- Born: 20 April 1939 Sydney, Australia
- Died: 6 March 2008 (aged 68) Canberra, Australia
- Education: The Australian National University
- Scientific career
- Fields: Probability theory, Stochastic processes, Statistics
- Workplaces: Columbia University, University of Melbourne, CSIRO, University of Manchester, University of Sheffield, Michigan State University, The Australian National University, Canberra.
- Doctoral advisor: Patrick Alfred Pierce Moran

= Chris Heyde =

Australian statistician

Christopher Charles Heyde (20 April 1939 in Sydney – 6 March 2008 in Canberra) was a prominent Australian statistician who did leading research in probability, stochastic processes and statistics.

Heyde was a professor at Columbia University, the University of Melbourne, CSIRO, University of Manchester, University of Sheffield, Michigan State University, and The Australian National University, Canberra.
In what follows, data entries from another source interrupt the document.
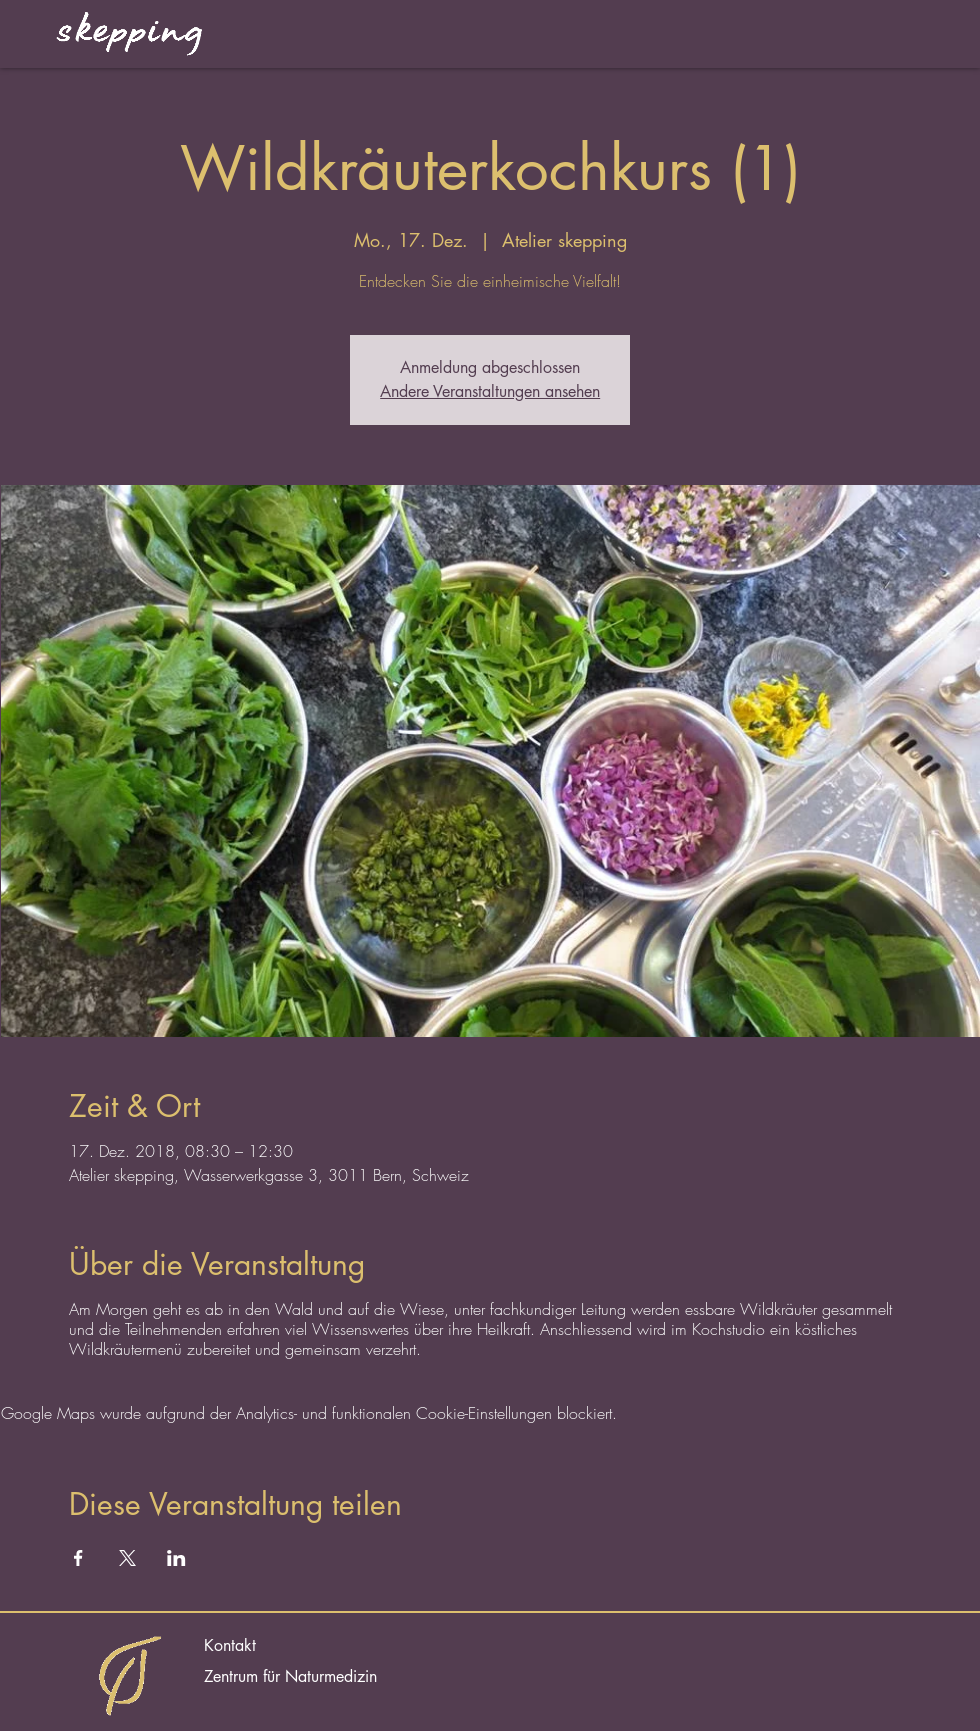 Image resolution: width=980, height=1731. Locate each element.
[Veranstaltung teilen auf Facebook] (78, 1558)
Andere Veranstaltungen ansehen (490, 391)
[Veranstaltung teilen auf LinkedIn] (176, 1558)
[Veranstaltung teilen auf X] (127, 1558)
In 2008, Heyde died of metastatic melanoma.

==Honours==
- 1972 – Member of the International Statistical Institute
- 1973 – Fellow of the Institute of Mathematical Statistics
- 1977 – Fellow of the Australian Academy of Science (FAA)
- 1981 – Honorary Life Member of the Statistical Society of Australia Inc. (SSAI)
- 1988 – Awarded the Statistical Society of Australia's Pitman Medal and served as President of the Society
- 1994 – Shared the Australian Academy of Science's Hannan Medal with Peter Hall.
- 1995 – Thomas Ranken Lyle Medal of the Australian Academy of Science.
- 1998 – D.Sc. honoris causa, University of Sydney
- 2003 – Fellow of the Academy of the Social Sciences in Australia (FASSA)
- 2003 – Appointed Member of the Order of Australia (AM) "for service to mathematics, particularly through research into statistics and probability, and to the advancement of learning in these disciplines".

==Offices held==
- Vice President of the International Statistical Institute
- President of the Bernoulli Society
- President of the Statistical Society of Australia (1979–1981)
- Vice President of the Australian Mathematical Society
- Editor of the Australian Journal of Statistics
- Editor of Stochastic Processes and Their Applications (1983–1989)
- Editor-in-chief of Journal of Applied Probability (1990–2008)
- Editor-in-chief of Advances in Applied Probability (1990–2008).